But let me say a few things here. First, it is important to say that whatever changes come they will likely be slow, piecemeal, and that we are a long way from ‘regular’ worship gatherings like we used to. This is, I know, not easy to hear. I am very much grieving the lack of our common life together and wake up most days wishing THIS would all just go away. That grief is real for me and for you, particularly if you have a long history with the church or with our church. I wholeheartedly affirm your feelings about this; we are all walking together in that grief.
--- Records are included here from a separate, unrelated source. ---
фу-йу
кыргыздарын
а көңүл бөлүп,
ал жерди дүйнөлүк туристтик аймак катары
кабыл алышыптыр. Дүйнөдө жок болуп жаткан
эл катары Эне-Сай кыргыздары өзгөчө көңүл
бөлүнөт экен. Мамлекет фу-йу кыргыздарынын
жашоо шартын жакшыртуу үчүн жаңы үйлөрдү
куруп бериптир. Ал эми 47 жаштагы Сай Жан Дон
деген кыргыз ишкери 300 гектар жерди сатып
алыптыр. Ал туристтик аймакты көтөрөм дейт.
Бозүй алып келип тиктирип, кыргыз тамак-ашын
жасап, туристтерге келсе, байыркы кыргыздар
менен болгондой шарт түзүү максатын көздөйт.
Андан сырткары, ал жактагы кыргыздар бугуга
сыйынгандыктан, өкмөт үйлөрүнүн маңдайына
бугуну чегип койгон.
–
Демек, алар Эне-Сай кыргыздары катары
I am heartened, however by Paul’s words to the Phillipians, when he was practicing ‘social distancing’ (locked up in a Roman prison):
Therefore, my beloved, just as you have always obeyed me, not only in my presence, but much more now in my absence, work out your own salvation with fear and trembling; for it is God who is at work in you, enabling you both to will and to work for his good pleasure.
Paul reminds us that God is at work in us. In Me! In you! Enabling us to do work for God’s pleasure.
Amidst all the uncertainty and lament - there is plenty of opportunity to do some interesting and wonderful things. Who would have ever thought of a ‘Virtual Mission Trip’ or ‘Virtual pilgrimage’, yet both of those are suddenly very possible! Suddenly we can bring in music from all over the Episcopal Church, we can invite preachers from across the country to preach with us. We can still serve as a valuable and significant voice in our community and in the larger community, especially if we engage our ‘Christian Imagination’ to do and be the Body of Christ in a physically distant virtually connected world.
So what can you imagine? What possibilities do you see?